• WHAT IS BEING ASKED: Among the entries below, find the line with "solicitantes también pueden", then quote it and each following line up to and including the line with "inszenieren.", and nothing else.

• AVAILABLE DATA:

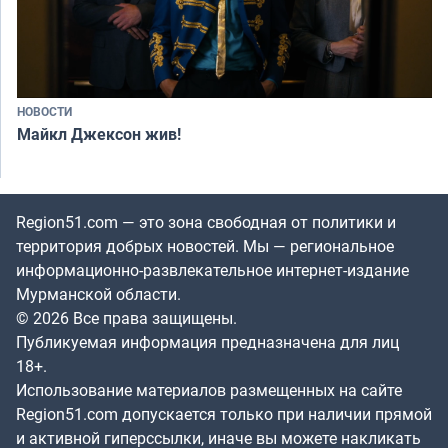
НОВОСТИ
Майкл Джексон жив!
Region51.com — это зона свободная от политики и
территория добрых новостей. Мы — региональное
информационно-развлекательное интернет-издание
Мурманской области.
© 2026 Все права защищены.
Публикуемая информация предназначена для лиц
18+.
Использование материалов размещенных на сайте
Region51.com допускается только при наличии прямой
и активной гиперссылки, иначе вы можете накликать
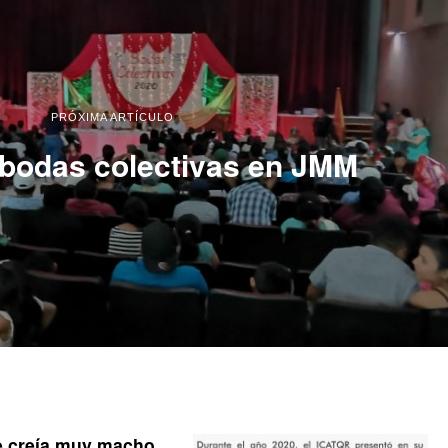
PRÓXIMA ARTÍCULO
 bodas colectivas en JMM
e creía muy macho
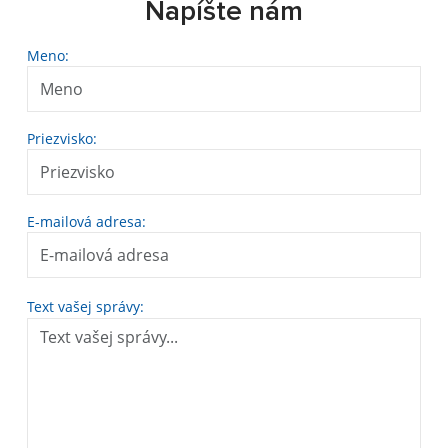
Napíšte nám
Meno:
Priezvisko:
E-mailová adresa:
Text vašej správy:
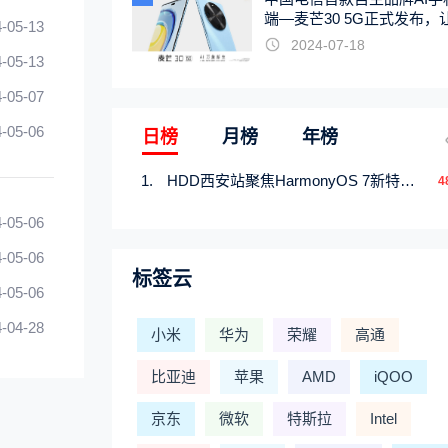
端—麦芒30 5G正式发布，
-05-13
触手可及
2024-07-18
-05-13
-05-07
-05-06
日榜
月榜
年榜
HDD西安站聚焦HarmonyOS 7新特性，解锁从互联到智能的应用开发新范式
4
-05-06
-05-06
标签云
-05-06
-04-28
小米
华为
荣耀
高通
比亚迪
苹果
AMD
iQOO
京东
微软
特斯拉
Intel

...

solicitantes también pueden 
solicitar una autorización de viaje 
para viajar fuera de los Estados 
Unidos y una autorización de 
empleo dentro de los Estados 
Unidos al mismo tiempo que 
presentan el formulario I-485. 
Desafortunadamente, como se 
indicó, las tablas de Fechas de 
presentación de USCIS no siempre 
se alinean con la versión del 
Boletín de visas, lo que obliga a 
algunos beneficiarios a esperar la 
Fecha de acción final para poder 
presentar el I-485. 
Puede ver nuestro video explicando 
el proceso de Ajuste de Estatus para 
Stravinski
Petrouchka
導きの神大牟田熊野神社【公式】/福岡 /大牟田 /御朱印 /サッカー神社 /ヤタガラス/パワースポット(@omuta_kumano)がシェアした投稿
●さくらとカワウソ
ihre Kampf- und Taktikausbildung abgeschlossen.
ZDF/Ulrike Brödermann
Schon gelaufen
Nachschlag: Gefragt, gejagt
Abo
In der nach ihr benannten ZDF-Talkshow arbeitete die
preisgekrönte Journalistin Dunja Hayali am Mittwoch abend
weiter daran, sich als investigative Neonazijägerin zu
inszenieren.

• THE COMPLETED TASK:
solicitantes también pueden 
solicitar una autorización de viaje 
para viajar fuera de los Estados 
Unidos y una autorización de 
empleo dentro de los Estados 
Unidos al mismo tiempo que 
presentan el formulario I-485. 
Desafortunadamente, como se 
indicó, las tablas de Fechas de 
presentación de USCIS no siempre 
se alinean con la versión del 
Boletín de visas, lo que obliga a 
algunos beneficiarios a esperar la 
Fecha de acción final para poder 
presentar el I-485. 
Puede ver nuestro video explicando 
el proceso de Ajuste de Estatus para 
Stravinski
Petrouchka
導きの神大牟田熊野神社【公式】/福岡 /大牟田 /御朱印 /サッカー神社 /ヤタガラス/パワースポット(@omuta_kumano)がシェアした投稿
●さくらとカワウソ
ihre Kampf- und Taktikausbildung abgeschlossen.
ZDF/Ulrike Brödermann
Schon gelaufen
Nachschlag: Gefragt, gejagt
Abo
In der nach ihr benannten ZDF-Talkshow arbeitete die
preisgekrönte Journalistin Dunja Hayali am Mittwoch abend
weiter daran, sich als investigative Neonazijägerin zu
inszenieren.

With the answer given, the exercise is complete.